State employee health plans
The biggest perk of state employment has always been having great benefits; many a professional has opted for a government job not for stellar pay, but for excellent health insurance and the promise of a government pension.
But that’s coming to a halt as states tighten benefit options through high deductibles, greater cost sharing, and health savings accounts. They’re also turning to wellness programs and aggressive disease management initiatives to lower healthcare costs.
The government in Nevada (ground zero for the recession) has instituted drastic benefit design changes in recent years because of increases in medical costs and the state’s budget problems. Nevada’s state employee health plan phased out its traditional PPO and switched to a high-deductible PPO ($3,800 for families). Massachusetts gave its state workers a major nudge toward cheaper, narrow-network plans by offering them a three-month premium holiday if they picked one of six limited network plans; 31 percent took the state up on that cheaper option. Connecticut also used the carrot-and-stick approach to get its state workers into a wellness program. Those who did not enroll in the Health Enhancement Program must pay an additional $100 per month in premiums and annual in-network medical deductible of up to $1,400 per family, while those who chose to participate have no deductible and pay lower costs for drugs. Almost all chose the latter.
California, North Carolina, and Georgia are among the states pushing wellness and disease management through various initiatives. California’s California Public Employees' Retirement System (CalPERS) launched an accountable care organization pilot in 2010, partnering with Blue Shield of California, Catholic Healthcare West and Hill Physicians Medical Group to better coordinate care for 41,0000 members in three counties. According to CalPERS, in just 10 months the pilot helped reduce the number of patients hospitalized for 20 days or more by 50 percent, and helped cut hospital readmissions by 17 percent, saving the state $15.5 million in healthcare costs. Another CalPERS vendor, Kaiser Foundation Health Plan, launched a wellness pilot program in 2010 for select state workers after determining that 74 percent of its CalPERS members were overweight, compared to the national average of 68 percent.

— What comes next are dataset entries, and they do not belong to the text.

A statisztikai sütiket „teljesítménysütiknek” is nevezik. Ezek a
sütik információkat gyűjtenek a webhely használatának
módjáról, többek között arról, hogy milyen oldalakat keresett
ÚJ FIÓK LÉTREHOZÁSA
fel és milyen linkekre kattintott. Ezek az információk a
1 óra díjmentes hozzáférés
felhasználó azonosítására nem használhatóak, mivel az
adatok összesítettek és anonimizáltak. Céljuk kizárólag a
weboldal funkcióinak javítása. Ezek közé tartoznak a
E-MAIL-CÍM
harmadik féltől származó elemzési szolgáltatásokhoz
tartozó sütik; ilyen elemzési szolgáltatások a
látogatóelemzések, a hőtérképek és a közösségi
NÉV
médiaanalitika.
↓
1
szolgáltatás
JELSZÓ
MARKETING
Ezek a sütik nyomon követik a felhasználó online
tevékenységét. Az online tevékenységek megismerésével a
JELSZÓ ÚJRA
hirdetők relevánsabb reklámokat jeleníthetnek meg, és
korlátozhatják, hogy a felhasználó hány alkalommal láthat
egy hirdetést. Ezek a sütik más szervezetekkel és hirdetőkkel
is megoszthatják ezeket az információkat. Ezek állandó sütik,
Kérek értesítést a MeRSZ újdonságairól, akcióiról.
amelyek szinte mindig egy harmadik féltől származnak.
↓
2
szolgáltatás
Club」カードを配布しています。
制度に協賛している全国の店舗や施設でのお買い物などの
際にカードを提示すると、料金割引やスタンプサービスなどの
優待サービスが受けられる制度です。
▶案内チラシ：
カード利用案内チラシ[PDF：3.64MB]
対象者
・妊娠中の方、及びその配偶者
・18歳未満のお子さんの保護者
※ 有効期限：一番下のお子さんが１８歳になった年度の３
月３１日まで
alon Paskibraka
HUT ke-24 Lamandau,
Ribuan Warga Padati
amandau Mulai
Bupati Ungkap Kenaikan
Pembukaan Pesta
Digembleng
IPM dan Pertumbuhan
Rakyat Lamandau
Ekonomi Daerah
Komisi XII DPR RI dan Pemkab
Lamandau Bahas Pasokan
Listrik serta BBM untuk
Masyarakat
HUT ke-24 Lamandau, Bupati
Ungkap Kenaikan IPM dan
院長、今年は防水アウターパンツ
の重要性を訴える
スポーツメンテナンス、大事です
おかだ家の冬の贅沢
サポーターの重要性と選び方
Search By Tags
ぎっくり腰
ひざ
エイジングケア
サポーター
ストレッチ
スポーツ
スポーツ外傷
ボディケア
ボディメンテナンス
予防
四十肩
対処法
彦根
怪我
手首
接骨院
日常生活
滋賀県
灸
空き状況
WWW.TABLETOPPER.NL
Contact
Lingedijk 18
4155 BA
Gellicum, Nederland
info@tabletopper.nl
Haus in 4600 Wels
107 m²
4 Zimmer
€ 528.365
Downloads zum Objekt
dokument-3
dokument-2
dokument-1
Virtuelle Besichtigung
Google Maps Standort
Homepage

North Carolina, which has run a successful medical home program for its Medicaid population, is now offering that program to state employees in certain counties, with plans to have it statewide within a couple of years. Georgia is offering its state employees a significantly lower premium increase if they participate in a wellness program that requires them to answer monthly surveys about their activities, and get annual screenings for body mass, blood pressure, glucose and cholesterol. It doesn’t stop there: the next year, employees must show better results on the screenings or be taking steps to improve their health in order to qualify for the wellness discount.
The recession has not been kind to state government; as businesses bite the dust, so do the state taxes those businesses pay. Like other large employers, state governments are desperate to lower healthcare costs. That opens up the door for health plans and pharma to partner with cash-strapped states as they work with employees to whittle down their waist lines and manage their meds.